**RECORDS FOR THIS EXERCISE:**

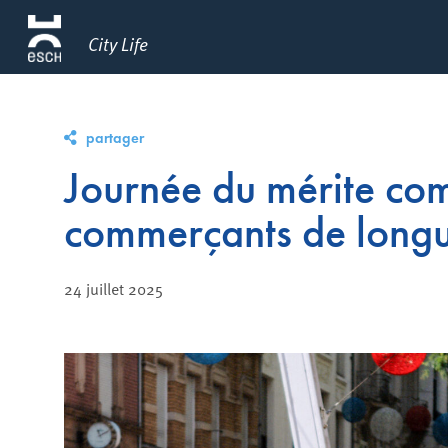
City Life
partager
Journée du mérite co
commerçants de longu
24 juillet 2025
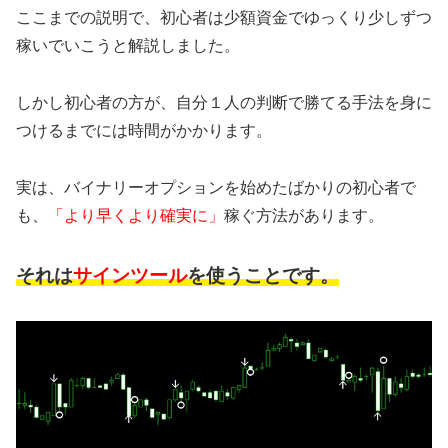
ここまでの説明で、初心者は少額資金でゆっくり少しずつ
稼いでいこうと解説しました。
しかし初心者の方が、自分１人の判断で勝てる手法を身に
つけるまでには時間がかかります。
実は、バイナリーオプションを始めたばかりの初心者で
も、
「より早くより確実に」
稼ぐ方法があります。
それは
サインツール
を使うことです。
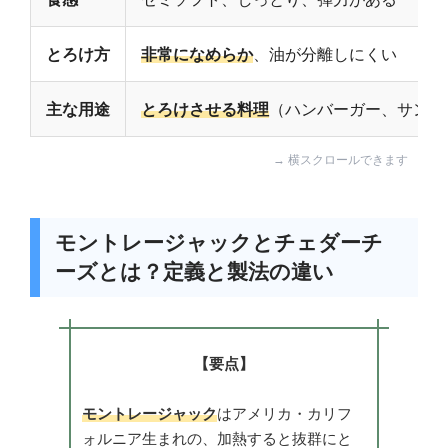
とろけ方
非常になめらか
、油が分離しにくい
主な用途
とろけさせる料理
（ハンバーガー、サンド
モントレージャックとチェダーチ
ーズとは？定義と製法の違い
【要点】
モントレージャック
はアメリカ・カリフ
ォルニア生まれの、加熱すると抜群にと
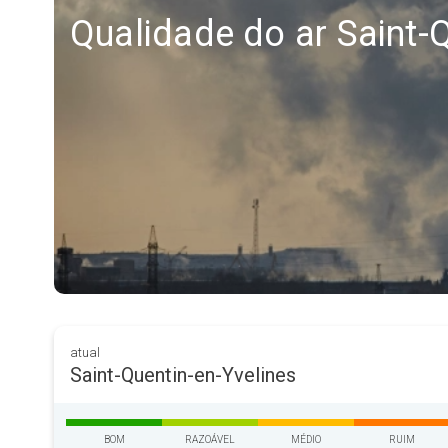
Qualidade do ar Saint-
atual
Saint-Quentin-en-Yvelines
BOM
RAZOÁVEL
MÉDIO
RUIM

**WORK TO COMPLETE:**
What is needed is an exact copy of the entries above, with no images in it.

**REPLY:**
City Life
partager
Journée du mérite co
commerçants de longu
24 juillet 2025
ここまでの説明で、初心者は少額資金でゆっくり少しずつ
稼いでいこうと解説しました。
しかし初心者の方が、自分１人の判断で勝てる手法を身に
つけるまでには時間がかかります。
実は、バイナリーオプションを始めたばかりの初心者で
も、
「より早くより確実に」
稼ぐ方法があります。
それは
サインツール
を使うことです。
とろけ方
非常になめらか
、油が分離しにくい
主な用途
とろけさせる料理
（ハンバーガー、サンド
モントレージャックとチェダーチ
ーズとは？定義と製法の違い
【要点】
モントレージャック
はアメリカ・カリフ
ォルニア生まれの、加熱すると抜群にと
Qualidade do ar Saint-
atual
Saint-Quentin-en-Yvelines
BOM
RAZOÁVEL
MÉDIO
RUIM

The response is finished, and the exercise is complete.